**PROBLEM TO WORK ON**
Although the records include pictures, print only the rest, exactly as written.

**DATA PROVIDED**
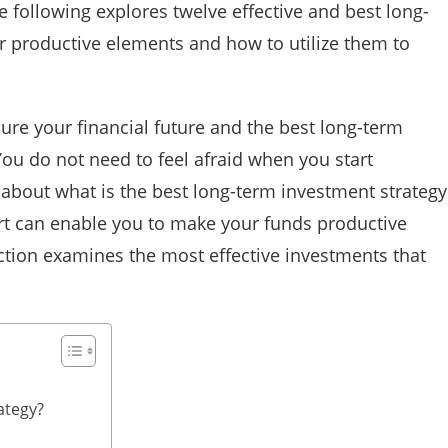
 following explores twelve effective and best long-
ir productive elements and how to utilize them to
ure your financial future and the best long-term
You do not need to feel afraid when you start
about what is the best long-term investment strategy
ort can enable you to make your funds productive
ection examines the most effective investments that
ategy?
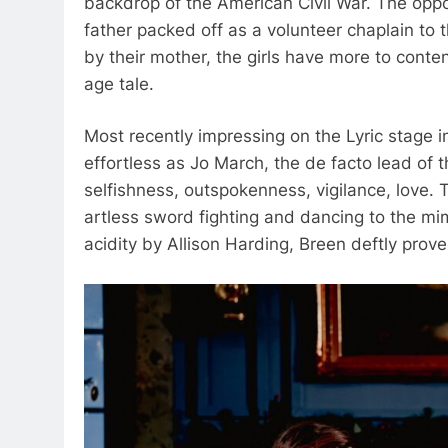
backdrop of the American Civil War. The oppo
father packed off as a volunteer chaplain to 
by their mother, the girls have more to cont
age tale.
Most recently impressing on the Lyric stage
effortless as Jo March, the de facto lead of t
selfishness, outspokenness, vigilance, love. 
artless sword fighting and dancing to the mi
acidity by Allison Harding, Breen deftly prove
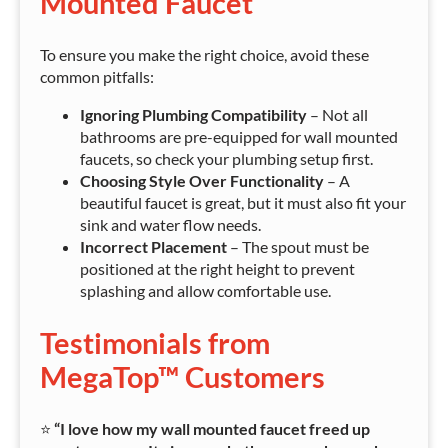
Mounted Faucet
To ensure you make the right choice, avoid these
common pitfalls:
Ignoring Plumbing Compatibility
– Not all
bathrooms are pre-equipped for wall mounted
faucets, so check your plumbing setup first.
Choosing Style Over Functionality
– A
beautiful faucet is great, but it must also fit your
sink and water flow needs.
Incorrect Placement
– The spout must be
positioned at the right height to prevent
splashing and allow comfortable use.
Testimonials from
MegaTop™ Customers
⭐
“I love how my wall mounted faucet freed up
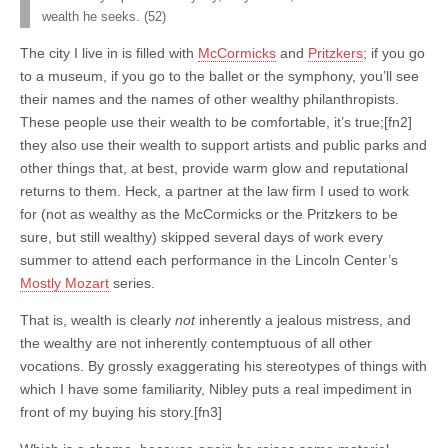
wealth he seeks. (52)
The city I live in is filled with
McCormicks
and
Pritzkers
; if you go
to a museum, if you go to the ballet or the symphony, you’ll see
their names and the names of other wealthy philanthropists.
These people use their wealth to be comfortable, it’s true;[fn2]
they also use their wealth to support artists and public parks and
other things that, at best, provide warm glow and reputational
returns to them. Heck, a partner at the law firm I used to work
for (not as wealthy as the McCormicks or the Pritzkers to be
sure, but still wealthy) skipped several days of work every
summer to attend each performance in the Lincoln Center’s
Mostly Mozart
series.
That is, wealth is clearly
not
inherently a jealous mistress, and
the wealthy are not inherently contemptuous of all other
vocations. By grossly exaggerating his stereotypes of things with
which I have some familiarity, Nibley puts a real impediment in
front of my buying his story.[fn3]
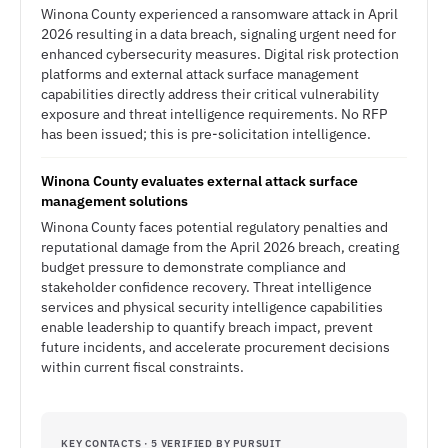
Winona County experienced a ransomware attack in April
2026 resulting in a data breach, signaling urgent need for
enhanced cybersecurity measures. Digital risk protection
platforms and external attack surface management
capabilities directly address their critical vulnerability
exposure and threat intelligence requirements. No RFP
has been issued; this is pre-solicitation intelligence.
Winona County evaluates external attack surface
management solutions
Winona County faces potential regulatory penalties and
reputational damage from the April 2026 breach, creating
budget pressure to demonstrate compliance and
stakeholder confidence recovery. Threat intelligence
services and physical security intelligence capabilities
enable leadership to quantify breach impact, prevent
future incidents, and accelerate procurement decisions
within current fiscal constraints.
KEY CONTACTS · 5 VERIFIED BY PURSUIT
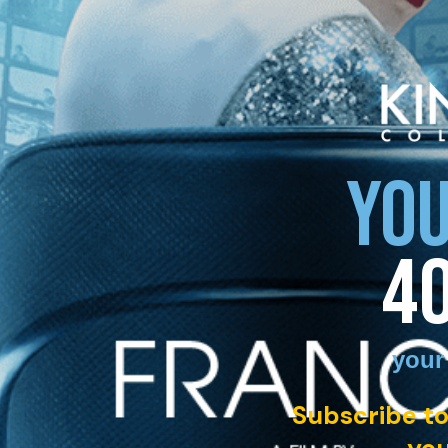
YOU
4
your
Subscribe to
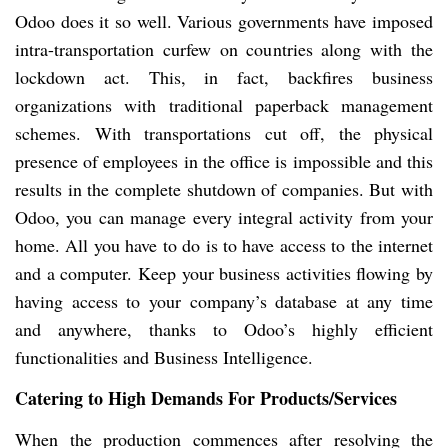
Odoo does it so well. Various governments have imposed
intra-transportation curfew on countries along with the
lockdown act. This, in fact, backfires business
organizations with traditional paperback management
schemes. With transportations cut off, the physical
presence of employees in the office is impossible and this
results in the complete shutdown of companies. But with
Odoo, you can manage every integral activity from your
home. All you have to do is to have access to the internet
and a computer. Keep your business activities flowing by
having access to your company’s database at any time
and anywhere, thanks to Odoo’s highly efficient
functionalities and Business Intelligence.
Catering to High Demands For Products/Services
When the production commences after resolving the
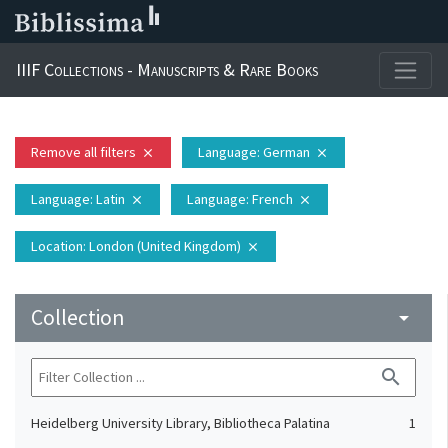
IIIF Collections - Manuscripts & Rare Books
Remove all filters
Language
: German
close
close
Language
: Latin
Language
: French
close
close
Location
: London (United Kingdom)
close
Collection
arrow_drop_down
search
Heidelberg University Library, Bibliotheca Palatina
1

**WRITTEN REPLY**
 following explores twelve effective and best long-
ir productive elements and how to utilize them to
ure your financial future and the best long-term
You do not need to feel afraid when you start
about what is the best long-term investment strategy
ort can enable you to make your funds productive
ection examines the most effective investments that
ategy?
backdrop of the American Civil War. The oppo
father packed off as a volunteer chaplain to 
by their mother, the girls have more to cont
age tale.
Most recently impressing on the Lyric stage
effortless as Jo March, the de facto lead of t
selfishness, outspokenness, vigilance, love. 
artless sword fighting and dancing to the mi
acidity by Allison Harding, Breen deftly prove
Mounted Faucet
To ensure you make the right choice, avoid these
common pitfalls:
Ignoring Plumbing Compatibility
– Not all
bathrooms are pre-equipped for wall mounted
faucets, so check your plumbing setup first.
Choosing Style Over Functionality
– A
beautiful faucet is great, but it must also fit your
sink and water flow needs.
Incorrect Placement
– The spout must be
positioned at the right height to prevent
splashing and allow comfortable use.
Testimonials from
MegaTop™ Customers
⭐
“I love how my wall mounted faucet freed up
wealth he seeks. (52)
The city I live in is filled with
McCormicks
and
Pritzkers
; if you go
to a museum, if you go to the ballet or the symphony, you’ll see
their names and the names of other wealthy philanthropists.
These people use their wealth to be comfortable, it’s true;[fn2]
they also use their wealth to support artists and public parks and
other things that, at best, provide warm glow and reputational
returns to them. Heck, a partner at the law firm I used to work
for (not as wealthy as the McCormicks or the Pritzkers to be
sure, but still wealthy) skipped several days of work every
summer to attend each performance in the Lincoln Center’s
Mostly Mozart
series.
That is, wealth is clearly
not
inherently a jealous mistress, and
the wealthy are not inherently contemptuous of all other
vocations. By grossly exaggerating his stereotypes of things with
which I have some familiarity, Nibley puts a real impediment in
front of my buying his story.[fn3]
Winona County experienced a ransomware attack in April
2026 resulting in a data breach, signaling urgent need for
enhanced cybersecurity measures. Digital risk protection
platforms and external attack surface management
capabilities directly address their critical vulnerability
exposure and threat intelligence requirements. No RFP
has been issued; this is pre-solicitation intelligence.
Winona County evaluates external attack surface
management solutions
Winona County faces potential regulatory penalties and
reputational damage from the April 2026 breach, creating
budget pressure to demonstrate compliance and
stakeholder confidence recovery. Threat intelligence
services and physical security intelligence capabilities
enable leadership to quantify breach impact, prevent
future incidents, and accelerate procurement decisions
within current fiscal constraints.
KEY CONTACTS · 5 VERIFIED BY PURSUIT
YOU
4
your
Subscribe to
Odoo does it so well. Various governments have imposed
intra-transportation curfew on countries along with the
lockdown act. This, in fact, backfires business
organizations with traditional paperback management
schemes. With transportations cut off, the physical
presence of employees in the office is impossible and this
results in the complete shutdown of companies. But with
Odoo, you can manage every integral activity from your
home. All you have to do is to have access to the internet
and a computer. Keep your business activities flowing by
having access to your company’s database at any time
and anywhere, thanks to Odoo’s highly efficient
functionalities and Business Intelligence.
Catering to High Demands For Products/Services
When the production commences after resolving the
IIIF Collections - Manuscripts & Rare Books
Remove all filters
Language
: German
close
close
Language
: Latin
Language
: French
close
close
Location
: London (United Kingdom)
close
Collection
arrow_drop_down
search
Heidelberg University Library, Bibliotheca Palatina
1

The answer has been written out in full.